Cassian looked at the painting of his brother, whom he had loved more than anything. The love that had been at the back of his ribs when he was twelve had not gone anywhere.

“Because it distracts me from my duties.”

“That is your father’s reason, Cassian.”

“Yes.”

“It is not yours.”

“No.”

“Then what is your reason?”

He did not answer. He could not.

For sixteen years, he had not asked himself the question.

He had taken the answer his father had given him at fourteen and had carried it in the careful, undisturbed place inside him where his answers about himself were kept, and he had not since that fated Tuesday in October taken it out and looked at it.

Alice had just taken it out. She had taken it out in his gallery with her hand hanging at her side and her face very serious, had looked at it, and had told him, with the small unanswerable courtesy of someone unwilling to let a man lie about himself, that the answer was not his.

He did not know what his answer was. He did not know whether he had ever had one.
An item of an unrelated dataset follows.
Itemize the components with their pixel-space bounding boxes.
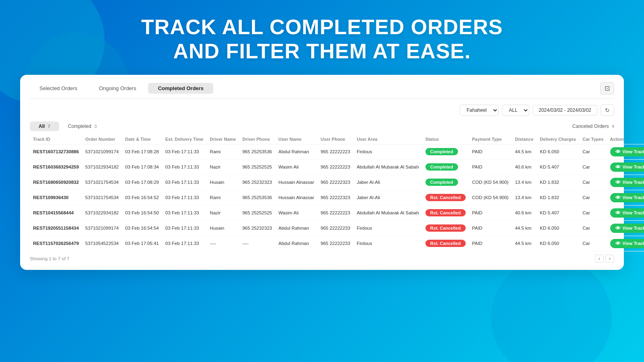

He looked at her. She looked back.

“We are expected in the long drawing room for the card game,” he said quietly.

“Yes, Your Grace.”

“Joanna has organized whist.”

“Has she?”

“With small forfeits for the losers.”

“What sort of forfeits?”

“I have not been told.”

She smiled. She gave the bright, tired smile she had given on the lawn at nuncheon when she had been wet to the knees and her hair had been loose at one side.

Cassian, who had been wanting to see that smile again ever since, felt the small wanting of it land in his chest in a place he had not known a smile could land.

“Then we had better go down, Your Grace.”

“Yes.”

He offered her his arm, and she took it.

He led her out of the gallery without closing the door behind them. He left it open.